Yamagata Girls Farm
- Industry: Agriculture
- Founded: April 1, 2009; 17 years ago in Murayama, Yamagata Prefecture, Japan
- Founder: Nahoko Takahashi
- Headquarters: Murayama, Yamagata Prefecture, Japan
- Owner: Nahoko Takahashi
- Number of employees: 6 (2014)
- Website: girlsfarm.jp

= Yamagata Girls Farm =

Yamagata Girls Farm (山形ガールズ農場 Yamagata Gāruzu Nōjō) is an agricultural organization in the city of Murayama in Yamagata Prefecture, Japan, whose goal is to promote agriculture work amongst young women.

==Description==

Yamagata Girls Farm lies about north of Tokyo in Yamagata Prefecture. As of 2014, Yamagata Girls Farm had seven members in their 20s and 30s, all of whom held agriculture degrees, though the farm does not require members to hold a degree. They grew watermelon, spinach, taro, and five kinds of rice, (Note: Until 2013 the farm also grew tomatoes, eggplants, and cucumbers.) from which they also made baked goods to sell.
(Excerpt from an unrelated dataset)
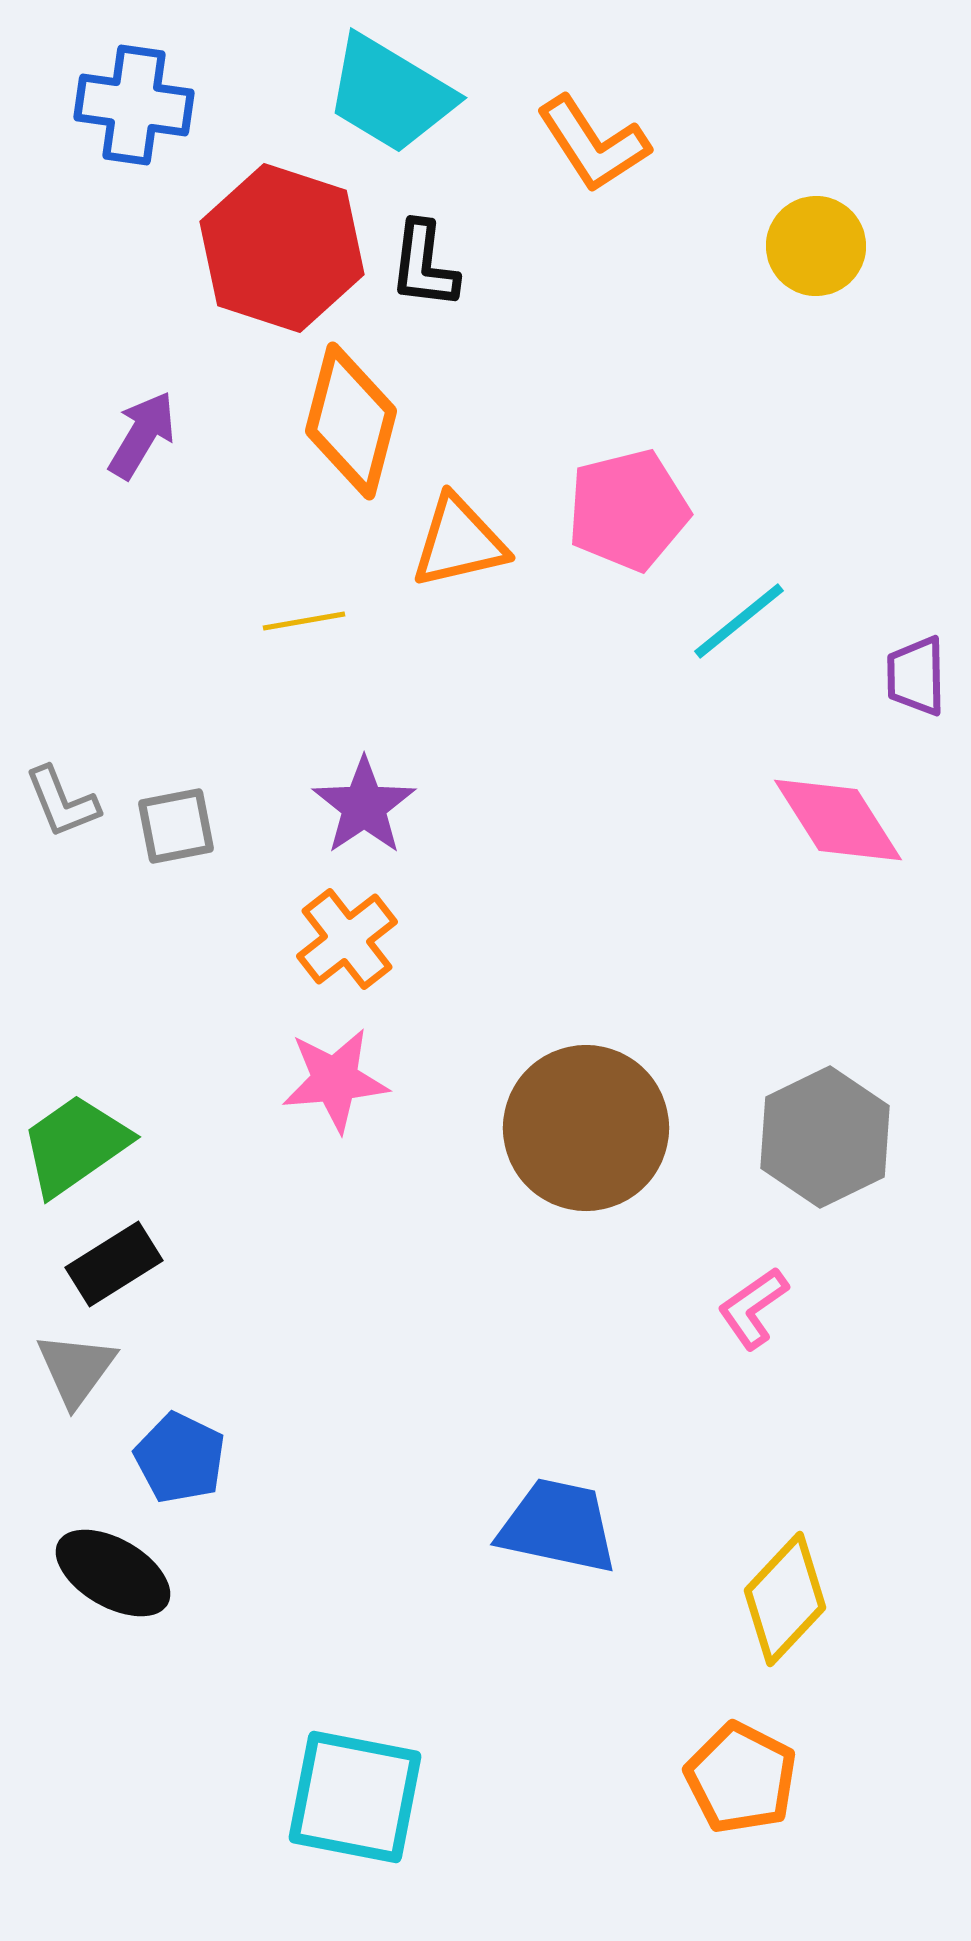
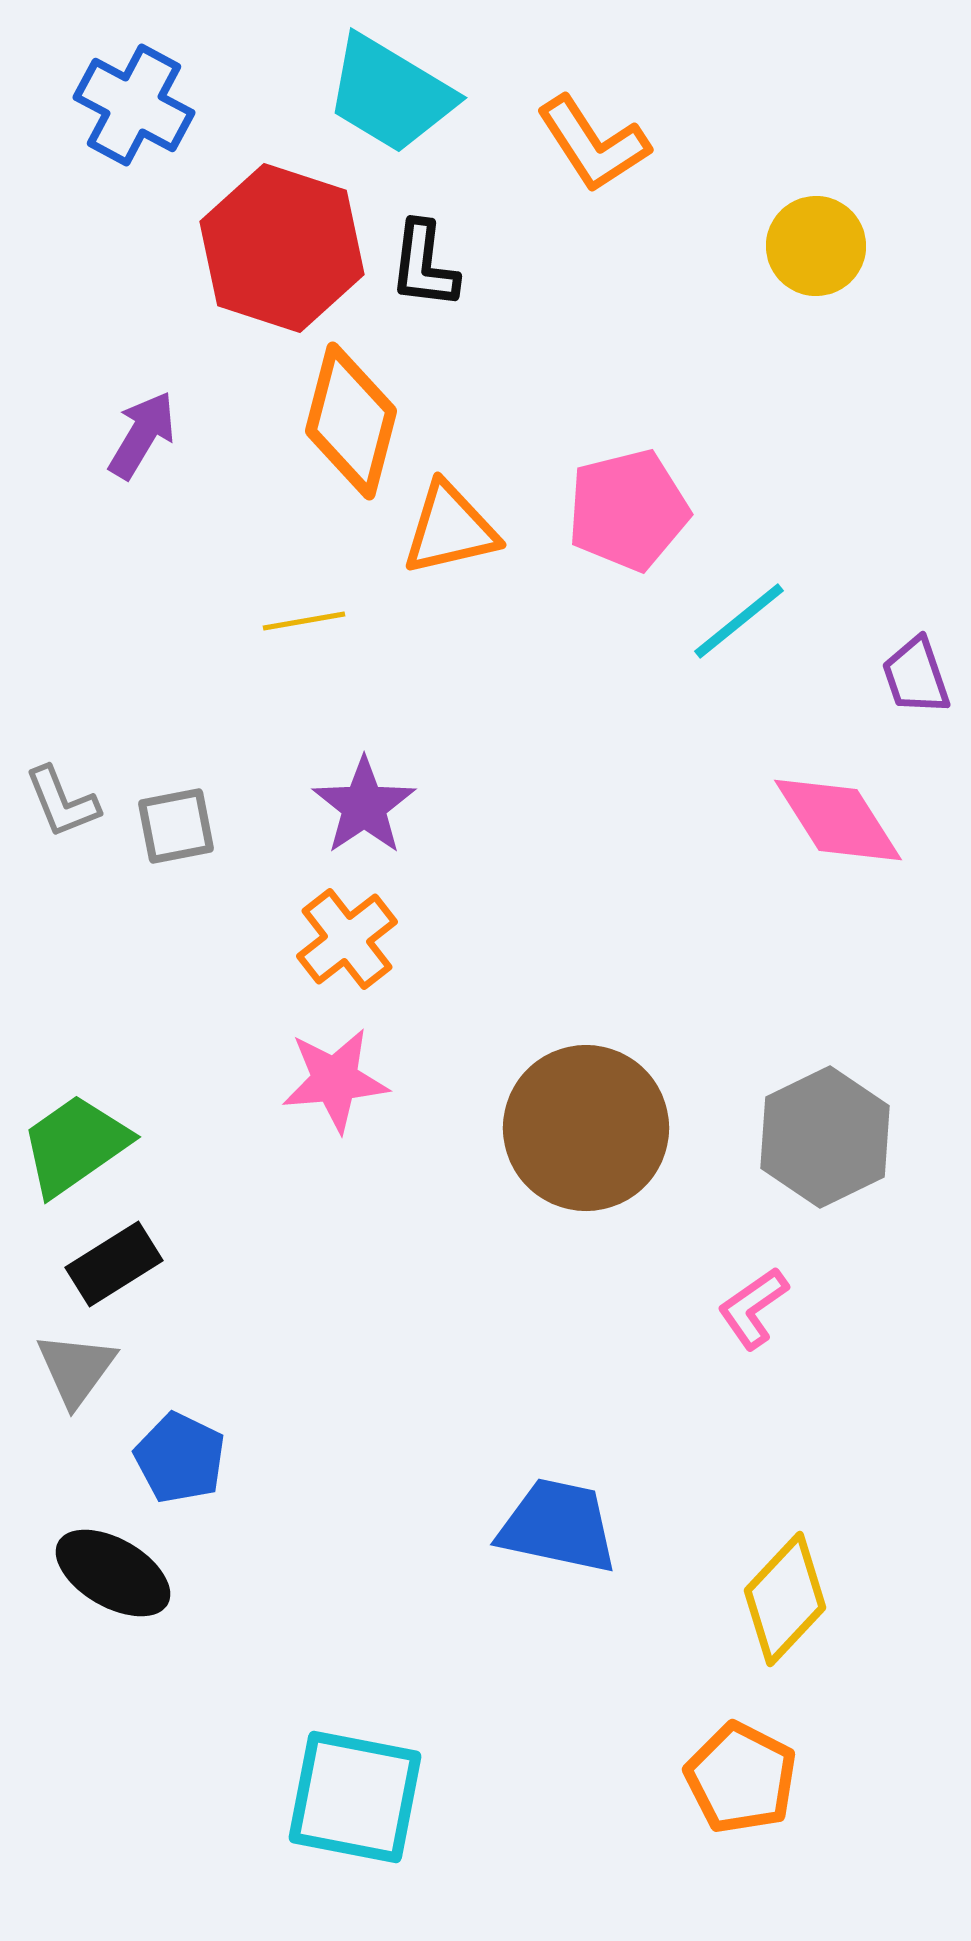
blue cross: rotated 20 degrees clockwise
orange triangle: moved 9 px left, 13 px up
purple trapezoid: rotated 18 degrees counterclockwise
The farm sells its products online and through restaurants and hotels.

==Background==

As of 2011, agriculture made up 1.2% of Japan's GDP and provided 39% of Japan's food self-sufficiency. Food self-sufficiency was 73% in 1965 and steeply declined as government promotion of manufactured goods led to rapid urbanization and an aging rural population who increasingly had to supplement their incomes with outside work. Young people have tended to avoid agricultural work due to stereotypes of it being laborious and biased against women. Faced with an aging population reliant on food imports has prompted the Japanese government to invest in agriculture and to raise awareness of women's rights in farming, such as the rights to land ownership and income.

==History==

Nahoko Takahashi (Note: 高橋菜穂子 Takahashi Nahoko) returned to her parents' home after graduating from Yokohama National University. Her father was a farmer whom she had helped while growing up. She developed a determination to revitalize Japanese agriculture and founded Yamagata Girls Farm as a corporation employing women in agricultural work, as there were few farms in Japan that welcomed female workers.

As of 2014 Yamagata Girls Farm had yet to turn a profit. The farm was focusing on rice grown with organic methods as a main source of income.